I view painting as a language that can express qualities of experience impossible to express in other terms –an experience that over time all artists seek and develop for their own style, own theme.

I consider these barns to be not unlike the cathedral that Monet painted so often in Rouen, or the haystacks he loved so in Normandy.

Clearly, our barns are the “cathedrals” of Rockbridge, through their design, their shape, their rich colors and earned textures.

This is now, my compulsion.”

My search began as a young student in Chicago, when an accomplished watercolor artist ( Earl Gross) mentored me, taught me how to “see” and then how to express it on paper, eventually on canvas.
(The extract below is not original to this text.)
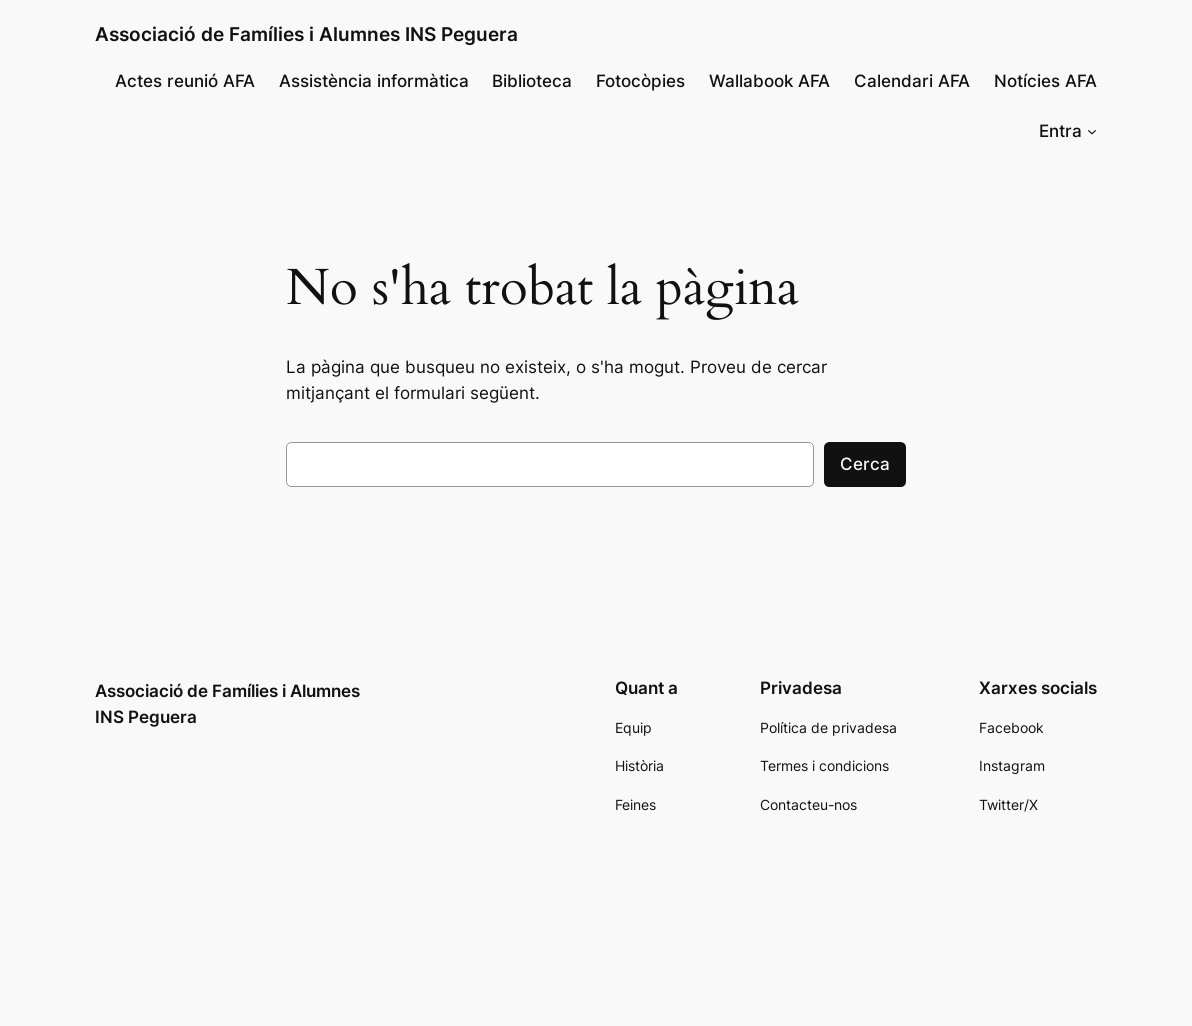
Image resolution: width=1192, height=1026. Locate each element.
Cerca (865, 464)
A later influence was William Mosby, a professor at the American Academy of Art , who showed me how important design is in defining shape and form, of learning from the paintings of such old masters as Reubens and Rembrandt.
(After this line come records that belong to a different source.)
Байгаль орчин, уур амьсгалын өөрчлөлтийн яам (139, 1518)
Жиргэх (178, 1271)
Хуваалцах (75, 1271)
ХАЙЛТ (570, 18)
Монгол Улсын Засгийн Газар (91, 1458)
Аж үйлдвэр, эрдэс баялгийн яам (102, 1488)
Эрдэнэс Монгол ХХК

The US Army sent me to Europe in the late 1950s where I was turned on big time by the scene, the people, the history. On Saturdays I was allowed to sketch or paint copies from the excellent art collection of a small, local museum. In addition, I traveled, filling sketchbooks with my impressions of the people and the landscape (the villages, castles, mountains etc.). The European culture and experience captivated me, changed my life - and influenced my work. 

But the larger issue remains.: what to paint, how to express it? This requires one to dig deeper., to be open to new ideas, opinions. My wife and I moved to London from Chicago in the mid 1960s, where I was exposed to new ideas emerging in painting, in music and theatre. New York followed in the 1970s to the same effect. Then in 2000 we came to the Shenandoah Valley of Virginia – with its rich heritage and natural beauty. Today I paint barns, all kinds, big, small, angular, dark barns, light barns, with slate-blue ridges behind. What I see and experience here is now my focus, my palette.
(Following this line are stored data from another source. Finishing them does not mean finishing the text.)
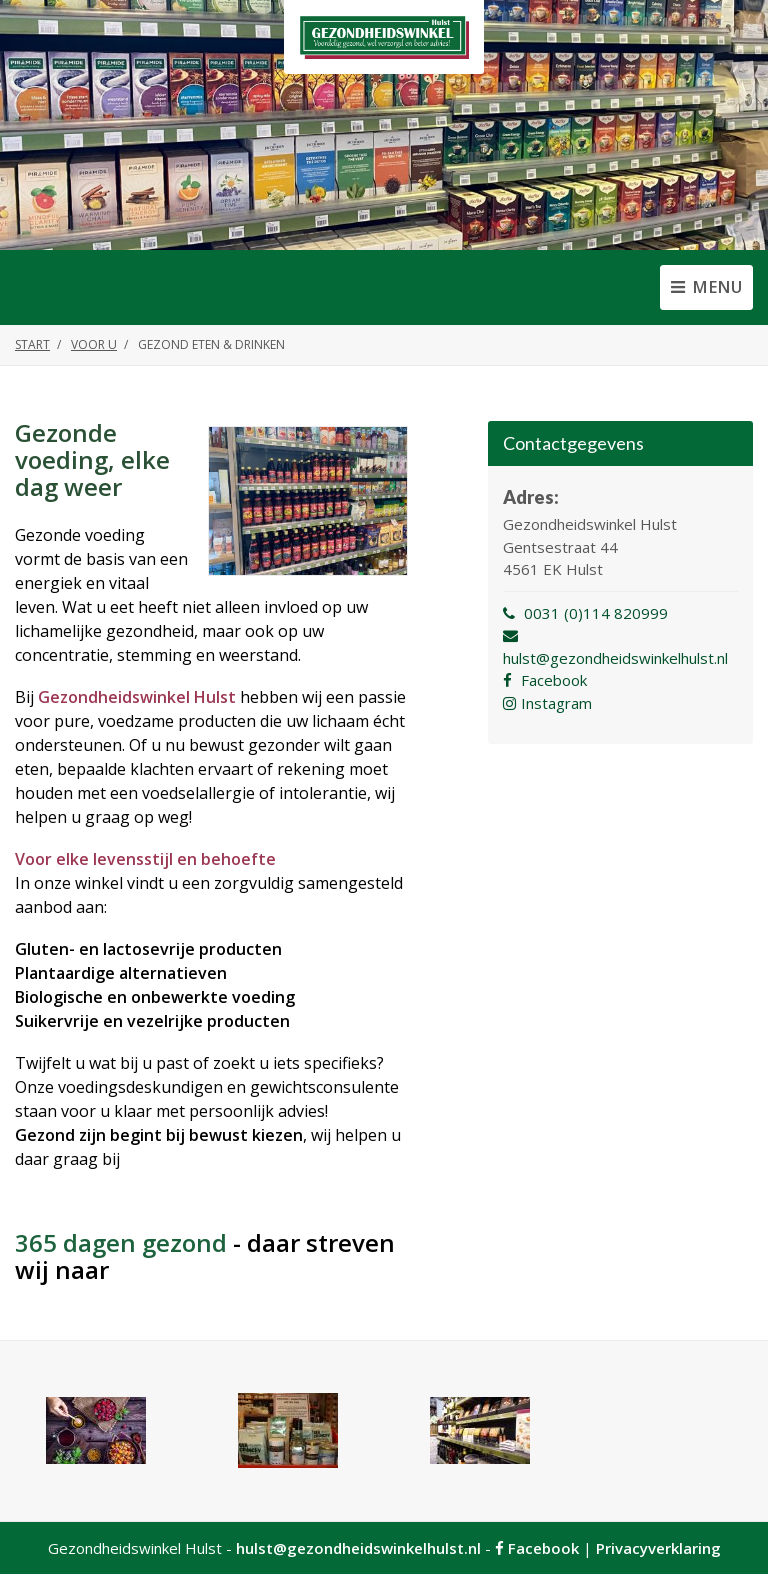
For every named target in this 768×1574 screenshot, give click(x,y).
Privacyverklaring (658, 1548)
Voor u (94, 344)
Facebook (545, 680)
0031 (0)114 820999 (585, 613)
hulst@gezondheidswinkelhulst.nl (358, 1548)
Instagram (547, 703)
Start (32, 344)
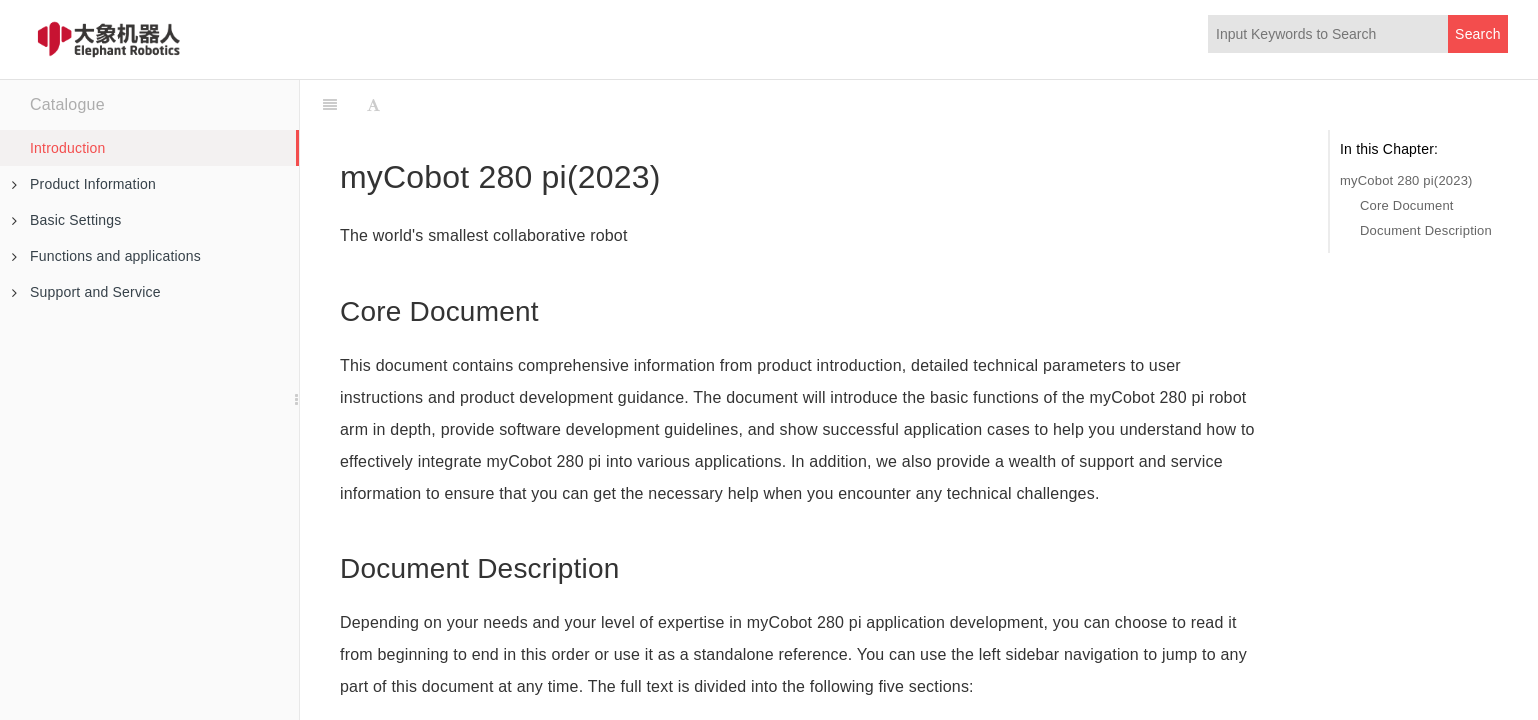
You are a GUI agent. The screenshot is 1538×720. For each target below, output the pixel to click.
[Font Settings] (373, 105)
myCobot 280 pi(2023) (1406, 180)
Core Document (1407, 205)
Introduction (68, 148)
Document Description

Essentially it is the look of the barns, the faces of the farmers, the craftsmen, the woodcutters, the musicians – those who live, work and play here. These barns are the projection screen of the land, the sky, clouds, storms – the passing of time. I paint them in a representational style, yet over time my work has evolved to a more design-oriented, color-dominant look today. Visual detail is not the intended result – the essence, the impression is.”